What's more, some birds stray off course and "can basically show up anywhere," Rosenberg added.
The first cases to reach North America, however, are likely to be isolated.
"A whole series of steps has to happen for wild birds to pose a problem," Rosenberg said.
To begin with, birds coming up from Asia or Europe have to be infected with the disease but healthy enough to fly. Second, any newly infected North American animals would have to survive long enough to carry it back south.
Furthermore, there are indications that the strain of the virus that kills poultry and humans isn't quite the same as the one infecting wild birds.
"I know of no documented cases of domestic birds picking up the disease from wild ones," Rosenberg said. Nor, he added, does he know of any documented cases of humans getting the disease from wild birds.
"At this point the virus is more of a danger to wild bird populations than wild bird populations are to humans," he said.
Even so, the disease is unlikely to cause a massive wave of extinctions, he said, although there are concerns about what would happen if the disease made its way into an endangered species.
The real concern is that bird flu might move from wild birds to domestic poultryand from there to people.
Allan Baker is head of the Department of Natural History at the Royal Ontario Museum in Toronto. He believes it is "almost inevitable" that the disease will ultimately reach the Americas, but he's not sure it will come via migratory birds.
The international trade in live poultry, he says, poses a far greater risk.
Nor, said Edward Dubovi, director of the virology section at Cornell University's Animal Health Diagnostic Center, should we discount the possibility that "stupidity and greed" might bring the virus in by an entirely different pathway.
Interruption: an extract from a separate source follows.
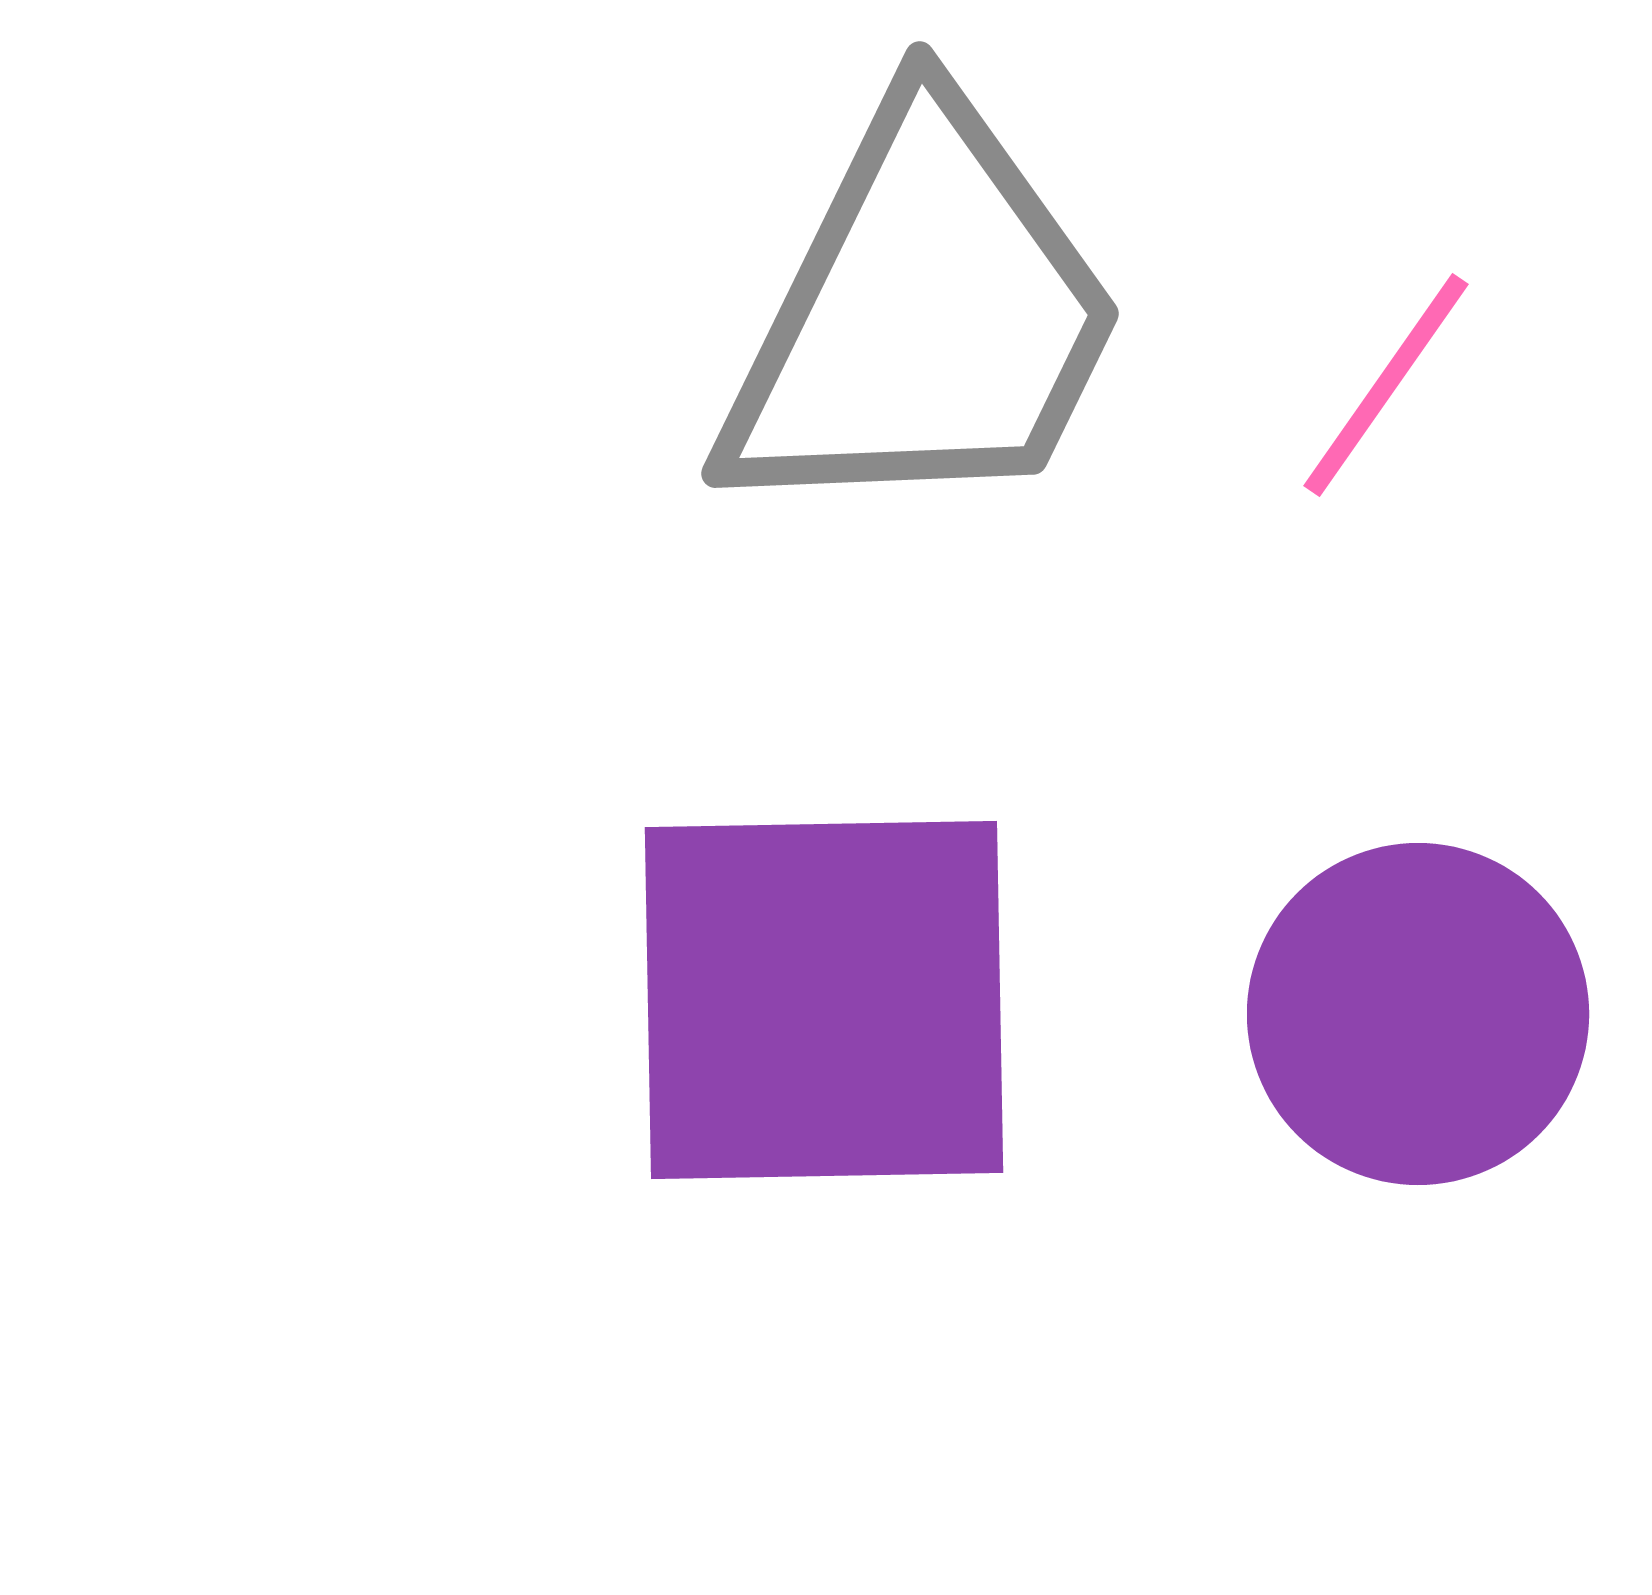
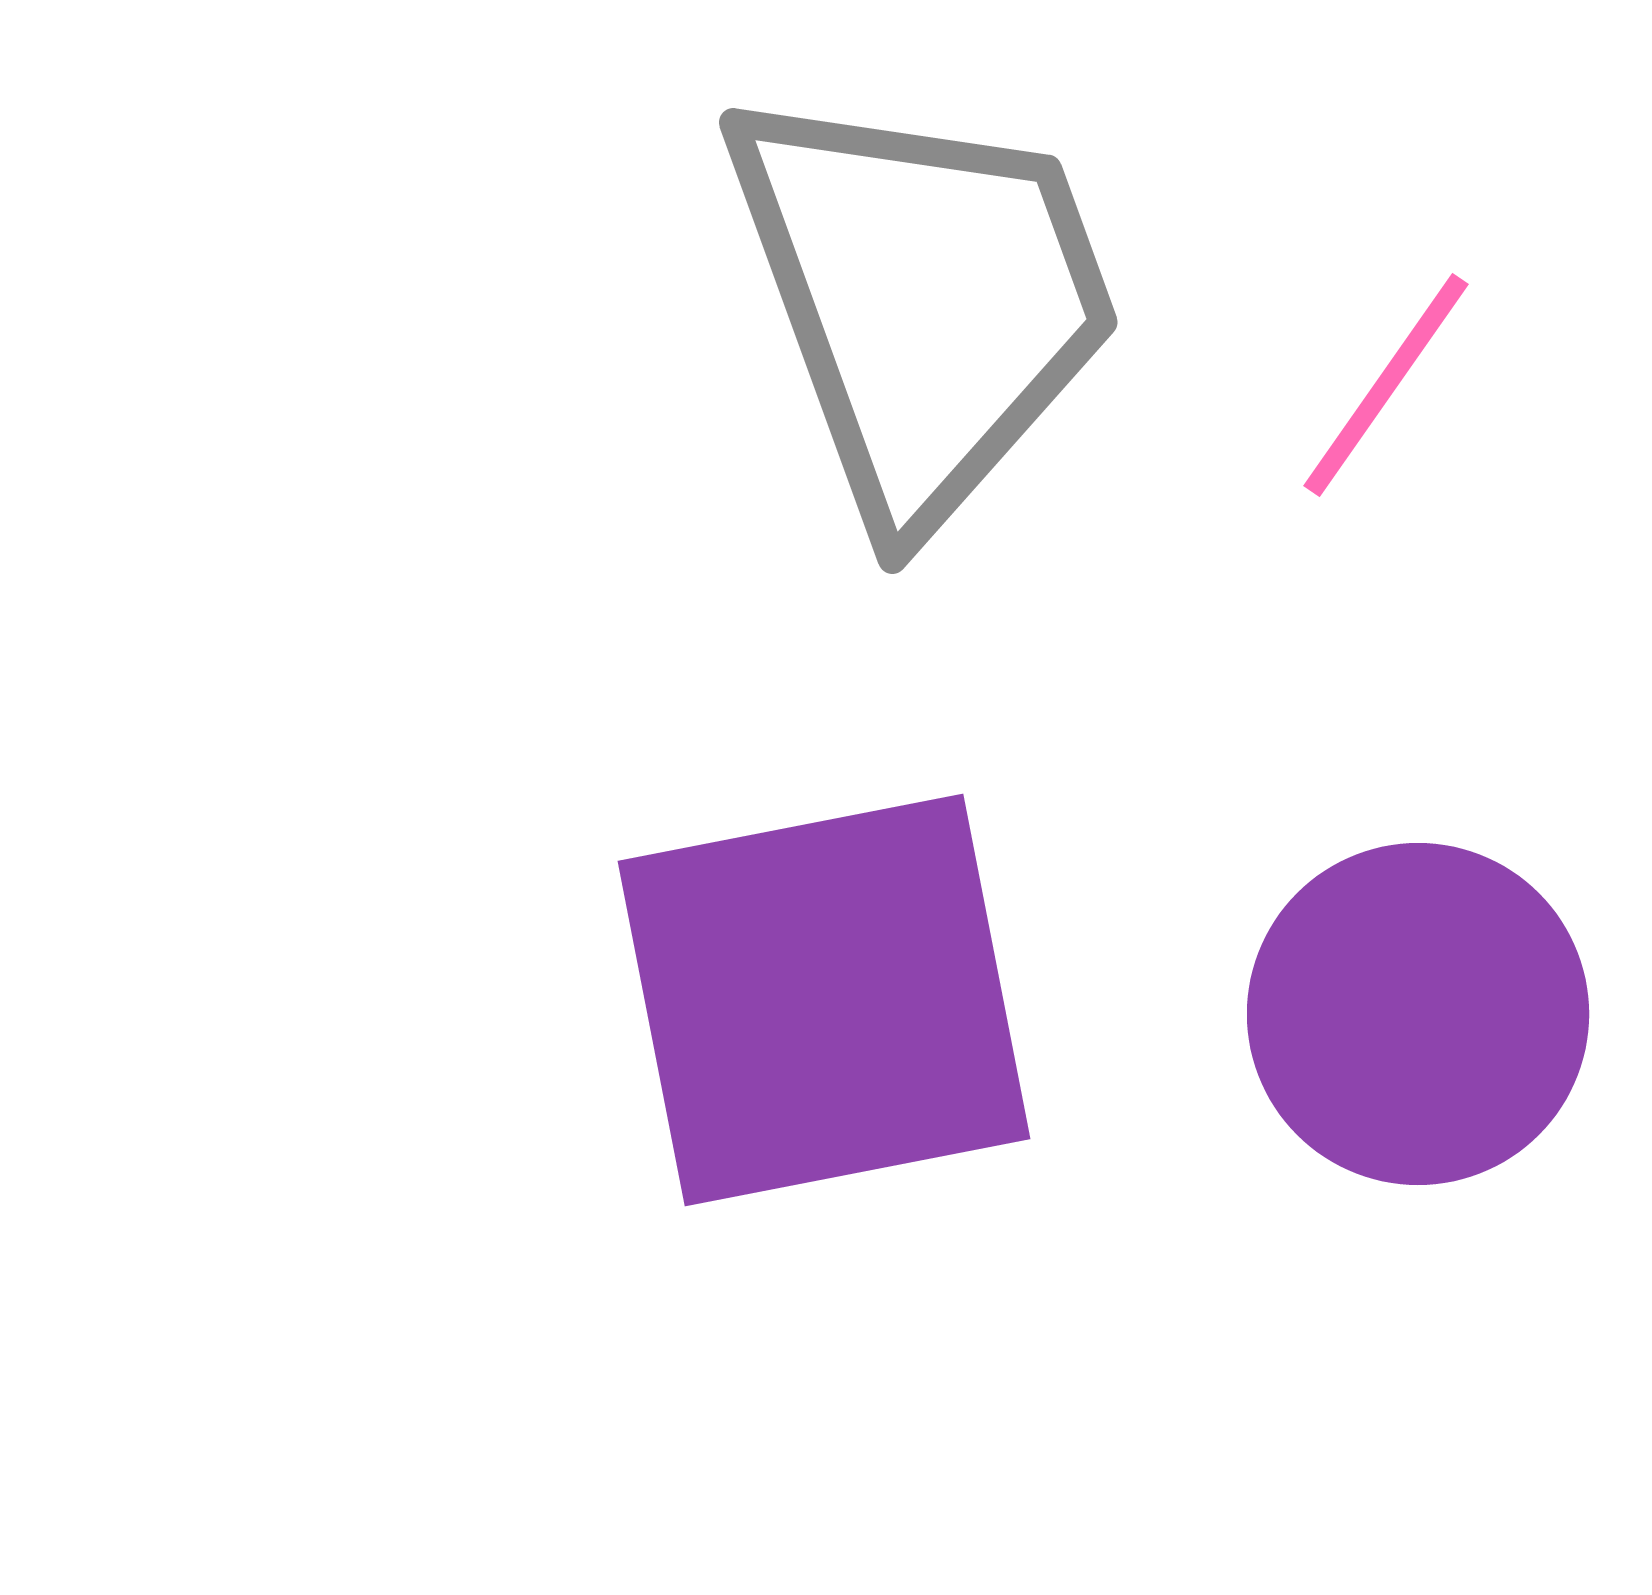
gray trapezoid: moved 15 px up; rotated 46 degrees counterclockwise
purple square: rotated 10 degrees counterclockwise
Exotic bird smuggling is routine, he said, and pet-bird swap meets are essentially unregulated.
Rather than coming in via a wild bird, the disease may therefore arrive through "somebody who doesn't give a damn about anything but making a dollar."
Any infection of North America's domestic flocks could be an economic disaster. But large commercial flocks in the U.S. and Canada are fairly well protected, Dubovi said.
"If you go in one of those [poultry farms], your car gets washed down. You have to shower. They're probably not going to be all that vulnerable."
A bigger risk would be among organic farmers, free-range chicken farmers, and hobby farmers, whose flocks aren't as well barricaded.
Many of these people would report the disease and accept compensation for the slaughter of their flocks. But some might be reluctant to come forward, creating smoldering pockets of infection.
To the extent there is a risk to U.S. farmworkers, Dubovi believes it will also lie with the smaller operators: people who have 40 or 50 chickens and suddenly find 4 or 5 dead.
"We're accumulating lists of bird owners," Don Hansen, state veterinarian for the Oregon Department of Agriculture, told today's Oregonian newspaper.
"There are bunches of backyard folks," he added, including people in urban Portland, Oregon, who raise chickens as pets.
But Baker thinks that the risk of humans contracting bird flu in North America will be lower than in Asia.
That's because North Americans rarely live in close contact with their poultry as many Asian villagers do, he says.